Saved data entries
··········
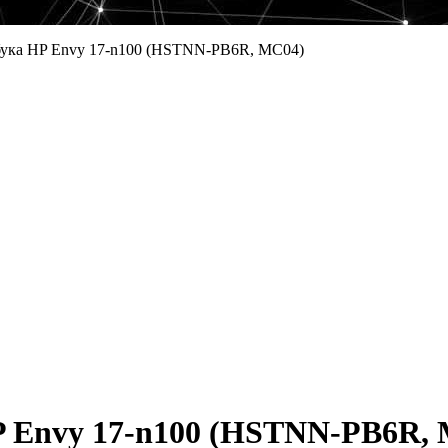
бука HP Envy 17-n100 (HSTNN-PB6R, MC04)
P Envy 17-n100 (HSTNN-PB6R,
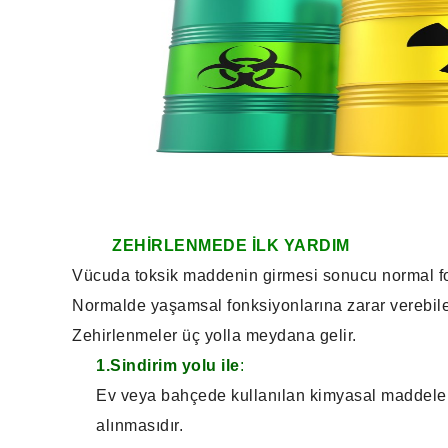
ZEHİRLENMEDE İLK YARDIM
Vücuda toksik maddenin girmesi sonucu normal fo
Normalde yaşamsal fonksiyonlarına zarar verebile
Zehirlenmeler üç yolla meydana gelir.
1.Sindirim yolu ile
:
Ev veya bahçede kullanılan kimyasal maddeler, z
alınmasıdır.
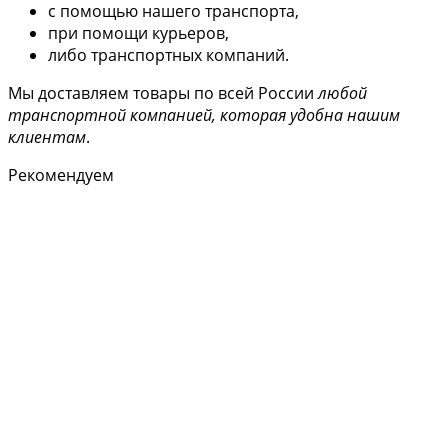
с помощью нашего транспорта,
при помощи курьеров,
либо транспортных компаний.
Мы доставляем товары по всей России
любой
транспортной компанией, которая удобна нашим
клиентам
.
Рекомендуем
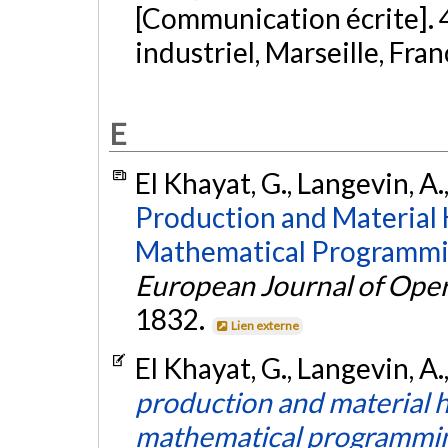
[Communication écrite]. 
industriel, Marseille, Fra
E
El Khayat, G., Langevin, A.
Production and Material 
Mathematical Programmi
European Journal of Oper
1832.
Lien externe
El Khayat, G., Langevin, A.
production and material h
mathematical programmin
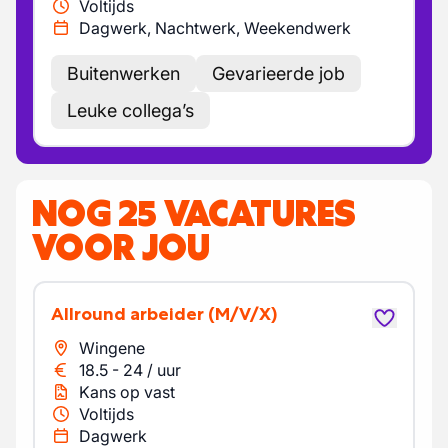
Voltijds
Dagwerk, Nachtwerk, Weekendwerk
Buitenwerken
Gevarieerde job
Leuke collega’s
NOG 25 VACATURES
VOOR JOU
Allround arbeider
(M/V/X)
Wingene
18.5
-
24
/
uur
Kans op vast
Voltijds
Dagwerk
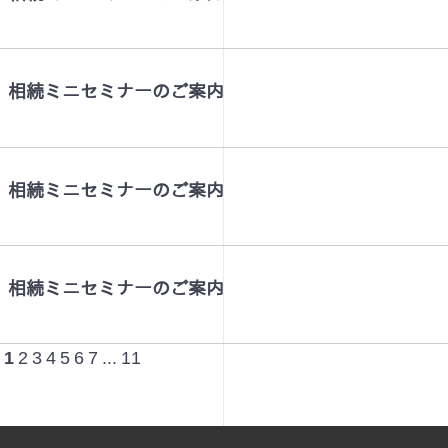
７月 相続ミニセミナーのご案内
６月 相続ミニセミナーのご案内
５月 相続ミニセミナーのご案内
1
2
3
4
5
6
7
...
11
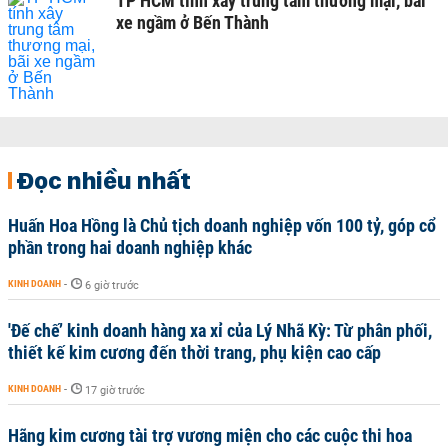
TP HCM tính xây trung tâm thương mại, bãi
xe ngầm ở Bến Thành
Đọc nhiều nhất
Huấn Hoa Hồng là Chủ tịch doanh nghiệp vốn 100 tỷ, góp cổ
phần trong hai doanh nghiệp khác
KINH DOANH
-
6 giờ trước
'Đế chế’ kinh doanh hàng xa xỉ của Lý Nhã Kỳ: Từ phân phối,
thiết kế kim cương đến thời trang, phụ kiện cao cấp
KINH DOANH
-
17 giờ trước
Hãng kim cương tài trợ vương miện cho các cuộc thi hoa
··········
Word for word, retype the lines from the one containing "TP HCM tính xây trung tâm thương mại, bãi" through the final line of the data, including both ends and nothing more.

TP HCM tính xây trung tâm thương mại, bãi
xe ngầm ở Bến Thành
Đọc nhiều nhất
Huấn Hoa Hồng là Chủ tịch doanh nghiệp vốn 100 tỷ, góp cổ
phần trong hai doanh nghiệp khác
KINH DOANH
-
6 giờ trước
'Đế chế’ kinh doanh hàng xa xỉ của Lý Nhã Kỳ: Từ phân phối,
thiết kế kim cương đến thời trang, phụ kiện cao cấp
KINH DOANH
-
17 giờ trước
Hãng kim cương tài trợ vương miện cho các cuộc thi hoa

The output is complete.